# CloudWatch Metrics for Amazon Bedrock
**Last Updated:** Oct 14th 2024

**Modified by:** Chae Clark

This notebook shows example useage of Amazon CloudWatch as a store of metrics for Amazon Bedrock usage. You can use this to log custom metrics related to your Bedrock usage along the lines of latency, token usage, retry requests, etc.

In [1]:
import time
import boto3
import numpy as np

from datetime import datetime
from datetime import timedelta
from typing import List, Dict, Optional, Tuple

## Methods
The three methods:
1. query_endpoint - calls the bedrock service.
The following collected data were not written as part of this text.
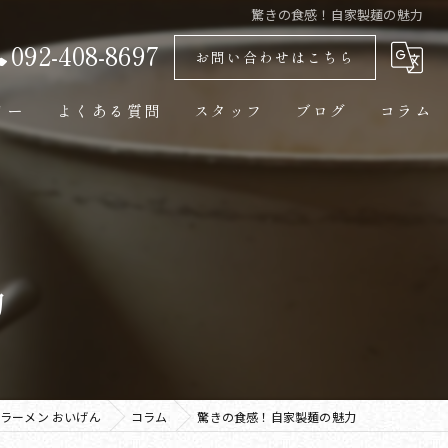
驚きの食感！自家製麺の魅力
092-408-8697
お問い合わせはこちら
リー
よくある質問
スタッフ
ブログ
コラム
力
ラーメン おいげん
コラム
驚きの食感！自家製麺の魅力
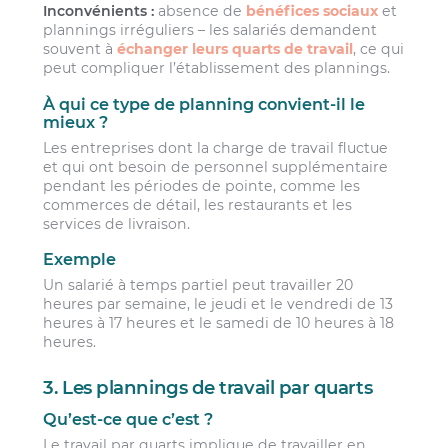
Inconvénients :
absence de
bénéfices sociaux
et
plannings irréguliers – les salariés demandent
souvent à
échanger leurs quarts de travail
, ce qui
peut compliquer l’établissement des plannings.
À qui ce type de planning convient-il le
mieux ?
Les entreprises dont la charge de travail fluctue
et qui ont besoin de personnel supplémentaire
pendant les périodes de pointe, comme les
commerces de détail, les restaurants et les
services de livraison.
Exemple
Un salarié à temps partiel peut travailler 20
heures par semaine, le jeudi et le vendredi de 13
heures à 17 heures et le samedi de 10 heures à 18
heures.
3. Les plannings de travail par quarts
Qu’est-ce que c’est ?
Le travail par quarts implique de travailler en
This is just to create real metadata
2. set_bedrock_metadata_in_cloudwatch - puts the metadata metrics into CloudWatch
3. get_bedrock_metadata_from_cloudwatch - gets the selected metrics and dimensions from CloudWatch

**NOTE:** It may take a few minutes for the CloudWatch metrics to populate. 

In [2]:
def query_endpoint(
    prompt: List[str],
    history: List[Dict[str, str]],
    model: Dict[str, str],
    system: Optional[str] = None,
    client: Optional[boto3.client] = None,
    max_tokens: int = 300,
    temperature: float = 0.01,
    top_p: float = 0.99,
    region: str = 'us-east-1'
) -> Tuple[str, int, int, float]:
    """
    Query the Bedrock endpoint with the given prompt and history.

    Args:
        prompt (List[str]): List of alternating user and assistant messages.
        history (List[Dict[str, str]]): Previous conversation history.
        model (Dict[str, str]): Model configuration including endpoint.
        system (Optional[str]): System message for the conversation.
        client (Optional[boto3.client]): Boto3 client for Bedrock runtime.
        max_tokens (int): Maximum number of tokens in the response.
        temperature (float): Sampling temperature for response generation.
        top_p (float): Top-p sampling parameter.
        region (str): AWS region for the Bedrock client.

    Returns:
        Tuple[str, int, int, float]: Generated text, input tokens, output tokens, and latency.
    """
    if client is None:
        client = boto3.client('bedrock-runtime', region_name=region)

    messages = []
    for msg in history:
        messages.extend([
            {'role': 'user', 'content': [{'text': msg['prompt']}]},
            {'role': 'assistant', 'content': [{'text': msg['response']}]}
        ])

    messages = [
        {'role': 'user' if i % 2 == 0 else 'assistant', 'content': [{'text': msg}]}
        for i, msg in enumerate(prompt)
    ]

    inference_config = {
        'maxTokens': max_tokens,
        'temperature': temperature,
        'topP': top_p,
    }

    kwargs = {
        'modelId': model['endpoint'],
        'messages': messages,
        'inferenceConfig': inference_config
    }

    if system:
        kwargs['system'] = [{'text': system}]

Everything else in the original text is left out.